An important part of the Linfa ecosystem is how to organize data for the training and estimation process. A Dataset serves this purpose. It is a small wrapper of data and targets types and should be used as argument for the Fit trait. Its parametrization is generic, with Records representing input data (atm only implemented for ndarray::ArrayBase) and Targets for targets.

You can find traits for different classes of algorithms here. For example, to implement a fittable algorithm, which takes an Array2 as input data and boolean array as targets and could fail with an Error struct:

impl<F: Float> Fit<Array2<F>, Array1<bool>, Error> for SvmParams<F, Pr> {
    type Object = Svm<F, Pr>;

    fn fit(&self, dataset: &Dataset<Array2<F>, Array1<bool>>) -> Result<Self::Object, Error> {
        ...
    }
}

where the type of the input dataset is &Dataset<Kernel<F>, Array1<bool>>. It produces a result with a fitted state, called Svm<F, Pr> with probability type Pr, or an error of type Error in case of failure.

The Predict trait has its own section later in this document, while for an example of a Transformer please look into the linfa-kernel implementation.

Parameters and checking

An algorithm has a number of hyperparameters, describing how it operates.
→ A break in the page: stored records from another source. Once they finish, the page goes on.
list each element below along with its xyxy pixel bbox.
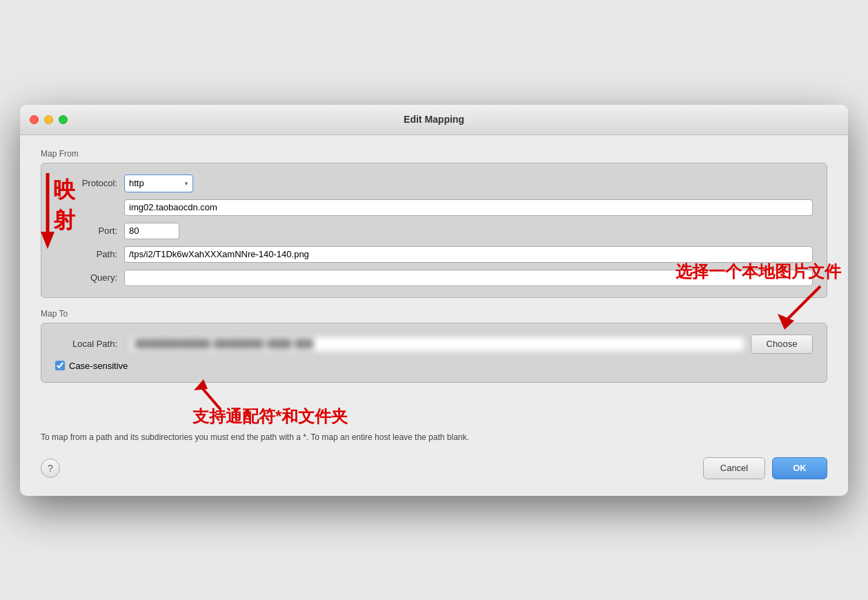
- host-input[interactable]: [124, 199, 813, 216]
- hint-text: To map from a path and its subdirectorie…: [41, 431, 827, 443]
- protocol-label: Protocol:: [55, 178, 117, 188]
- case-sensitive-label[interactable]: Case-sensitive: [69, 361, 128, 371]
- dialog-title: Edit Mapping: [404, 114, 464, 125]
- port-label: Port:: [55, 226, 117, 236]
- tongpei-arrow-svg: [193, 378, 248, 412]
- traffic-lights: [30, 115, 68, 124]
- minimize-button[interactable]: [44, 115, 53, 124]
- protocol-select[interactable]: http https: [124, 174, 193, 192]
- local-path-label: Local Path:: [55, 339, 117, 349]
- cancel-button[interactable]: Cancel: [703, 457, 765, 479]
- dialog-body: Map From Protocol: http https: [20, 135, 848, 496]
- bottom-right: Cancel OK: [703, 457, 827, 479]
- path-label: Path:: [55, 249, 117, 259]
- local-path-input[interactable]: [130, 336, 745, 352]
- port-row: Port:: [55, 223, 813, 239]
- maximize-button[interactable]: [59, 115, 68, 124]
- case-sensitive-row: Case-sensitive: [55, 361, 813, 371]
- map-to-label: Map To: [41, 309, 827, 319]
- query-input[interactable]: [124, 270, 813, 286]
- choose-button[interactable]: Choose: [751, 334, 813, 354]
- map-from-label: Map From: [41, 149, 827, 159]
- tongpei-annotation: 支持通配符*和文件夹: [193, 378, 348, 428]
- host-row: [55, 199, 813, 216]
- query-row: Query:: [55, 270, 813, 286]
- ok-button[interactable]: OK: [772, 457, 827, 479]
- map-to-box: Local Path: Choose Case-sensitive: [41, 323, 827, 383]
- query-label: Query:: [55, 272, 117, 283]
- tongpei-text: 支持通配符*和文件夹: [193, 406, 348, 428]
- port-input[interactable]: [124, 223, 179, 239]
- close-button[interactable]: [30, 115, 39, 124]
- map-to-section: Map To Local Path: Choose Case-sensitive: [41, 309, 827, 383]
- path-input[interactable]: [124, 246, 813, 263]
- case-sensitive-checkbox[interactable]: [55, 361, 65, 370]
- map-from-box: Protocol: http https: [41, 163, 827, 298]
- protocol-row: Protocol: http https: [55, 174, 813, 192]
- annotation-group: Map From Protocol: http https: [41, 149, 827, 383]
- help-button[interactable]: ?: [41, 459, 60, 478]
- local-path-row: Local Path: Choose: [55, 334, 813, 354]
- dialog: Edit Mapping Map From Protocol: http htt…: [20, 105, 848, 496]
- path-row: Path:: [55, 246, 813, 263]
- protocol-select-wrapper[interactable]: http https: [124, 174, 193, 192]
- svg-line-4: [199, 385, 220, 409]
- bottom-row: ? Cancel OK: [41, 457, 827, 479]
- titlebar: Edit Mapping: [20, 105, 848, 135]
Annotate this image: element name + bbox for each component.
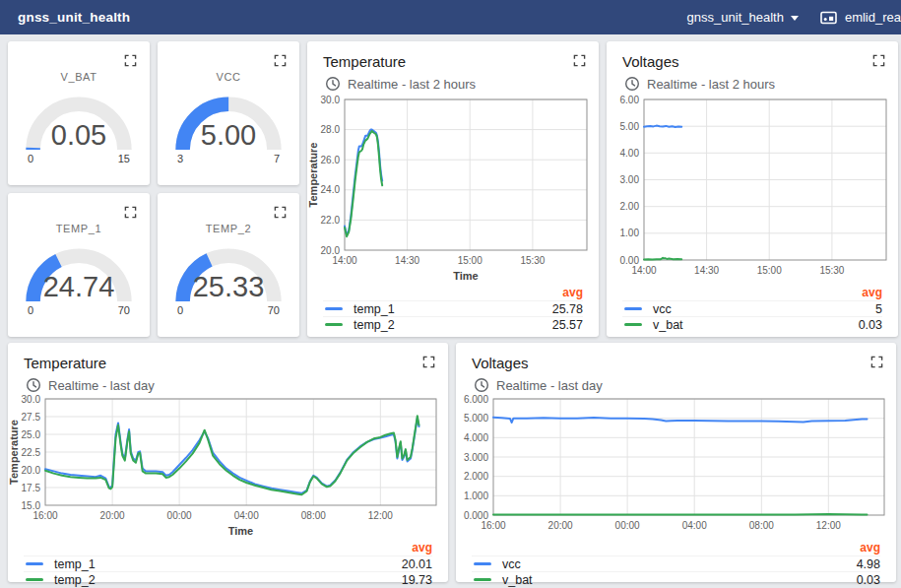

This section describes how the algorithm's structs should be organized in order to conform with other implementations.

Sometimes only an algorithm's parameters must be checked for validity. As such, Linfa makes a distinction between checked and unchecked parameters. Unchecked parameters can be converted into checked parameters if the values are valid, and only checked parameters can be used to run the algorithm.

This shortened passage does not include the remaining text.